In an earlier post, I asked for input for the problem that I have had hitting the tiny ( 6-inch) roller with my 1648 Lowe tinny. A number of suggestions were posted. 

I elected to "think outside of the box" after I was told by a well-regarded trailer manufacturer in Houston that "There is nothing made for those tiny boat trailers". 

I came up with the answer after thinking more about the problem, and after seeing a commerical device that seemed to address the issue. If I could get the boat to simply stay on-line when I powered her up the trailer's length, then there would be no problem at all.

I posted three pictures below. The old roller (which remains and isn't moved at all); and two views of the plywood ..V...ramp that I added just forward of the old roller. I had to buy a galvanized support from that same trailer guy. He said that "lots of people come up with creative solutions". 

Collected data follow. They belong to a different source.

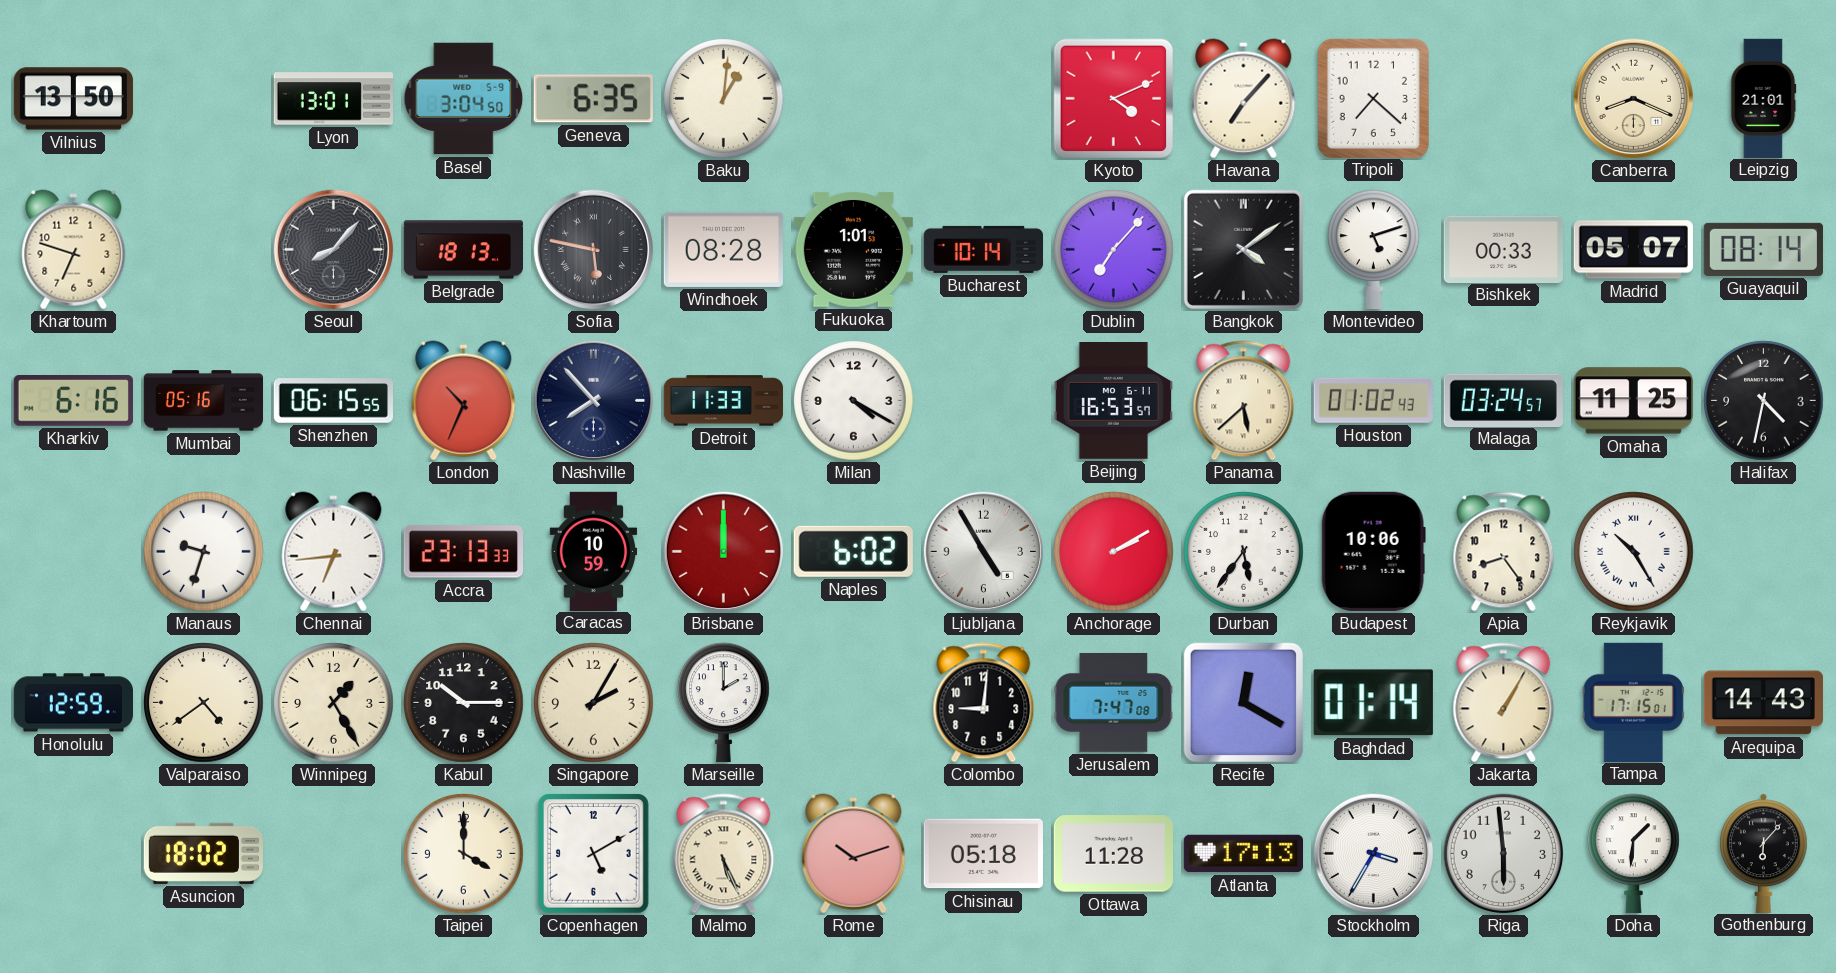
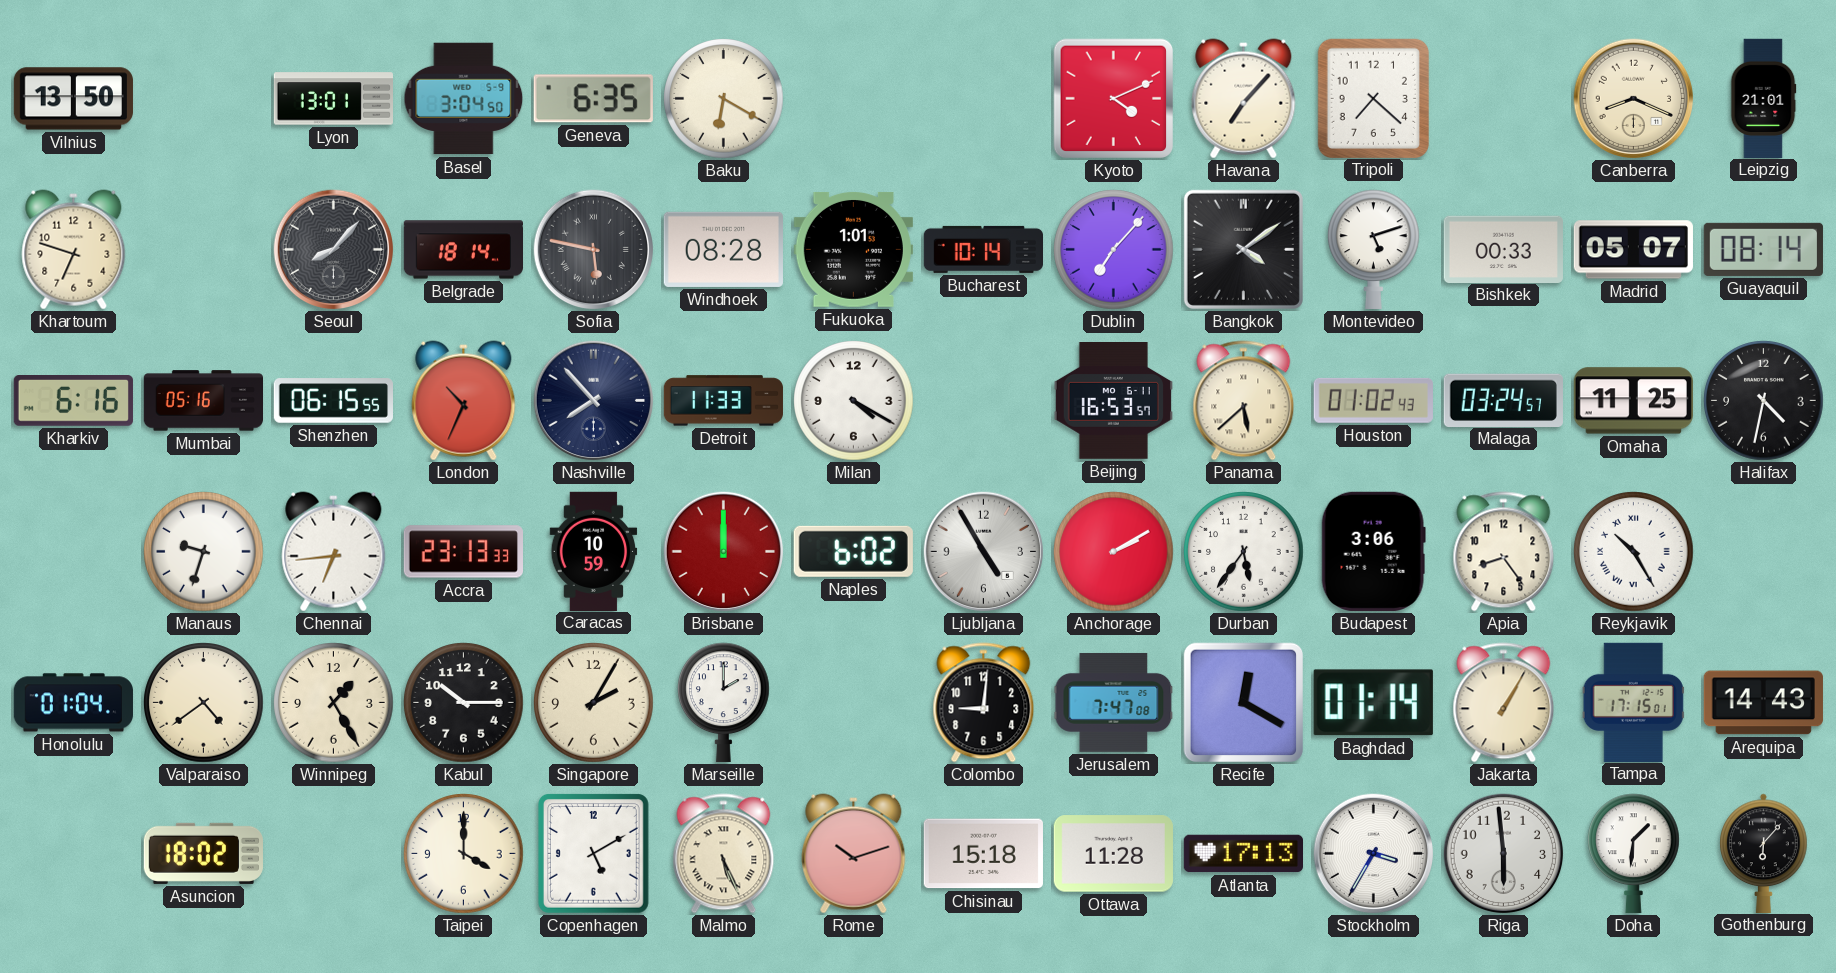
Baku: 1:01 -> 6:20
Belgrade: 18:13 -> 18:14
Budapest: 10:06 -> 3:06
Honolulu: 12:59 -> 01:04
Chisinau: 05:18 -> 15:18
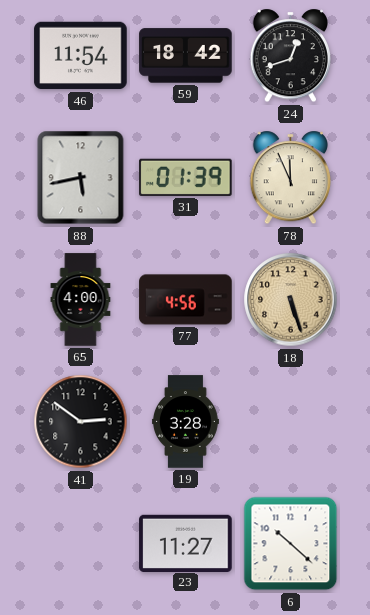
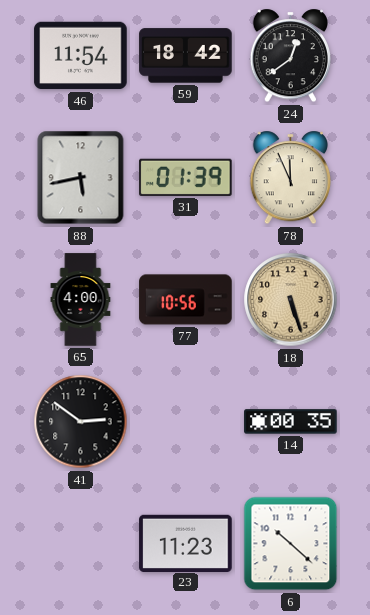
24: 12:42 -> 12:39
77: 4:56 -> 10:56
19: 3:28 -> none
14: none -> 00:35
23: 11:27 -> 11:23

Tried it out today and, for the first time, I was able to confidently drive the boat right up and tight onto its stop richg99


----------



## lckstckn2smknbrls (Nov 15, 2015)

No Pictures.


----------



## richg99 (Nov 15, 2015)

weird....they show up fine on my Chromebook and on my Android phone, too.????

I'll see if I can find another way to post them. Thanks for the head's up.

richg99


----------



## richg99 (Nov 15, 2015)

See if this will work.....


----------



## richg99 (Nov 15, 2015)

Did that work???

richg99


----------



## lckstckn2smknbrls (Nov 15, 2015)

richg99 said:


> Did that work???
> 
> richg99


Yes


----------



## Johnny (Nov 15, 2015)

American Ingenuity and at a modest cost too !!!!

good job


----------



## richg99 (Nov 15, 2015)

Thanks. The galvanized fitting from the trailer company cost about $14.00. He threw in the two aluminum bottom plates for free. I added some galvanized bolts and nuts and a chunk of plywood that I already owned.

So, yes.....pretty cheap fix. richg99


----------



## TNtroller (Nov 16, 2015)

Looks good and works, can't get much better. Congrats.


----------



## richg99 (Nov 16, 2015)

Thanks. I am considering adding 2 aluminum sheets, one in the front and one in the back. That would give some support. The area where the hole is drilled is the weakest spot.

Catching any crappies these days?

richg99


----------



## TNtroller (Nov 16, 2015)

LOL, no on the catching part. Been wearing the fishing part out, but need a tremendous amount of work on the catchin' side of the trips. It's been a long dry spell for me unfortnately.


----------



## richg99 (Nov 16, 2015)

Well, I am back in TX for the Winter.

I've caught some nice LM Bass, and I had a decent outing catching Speckled Trout. I can't though, for life of me, find a redfish. They are my favorite target. 

Weather has NOT cooperated. Just keep on trying I guess. regards, richg99


----------



## RiverBottomOutdoors (Nov 19, 2015)

Around these parts we'd say that's slicker than a minnow's p--cker.


----------



## richg99 (Nov 19, 2015)

Thanks,. Just used it for the second time this afternoon. Sure works. 

I have another improvement that I added. More later. richg99


----------



## richg99 (Nov 21, 2015)

Next improvement....I added an extension onto the trailer tongue...

If you own a boat, you ALWAYS have something to do!!! Ha Ha

richg99

https://www.tinboats.net/forum/viewtopic.php?f=49&t=39534


----------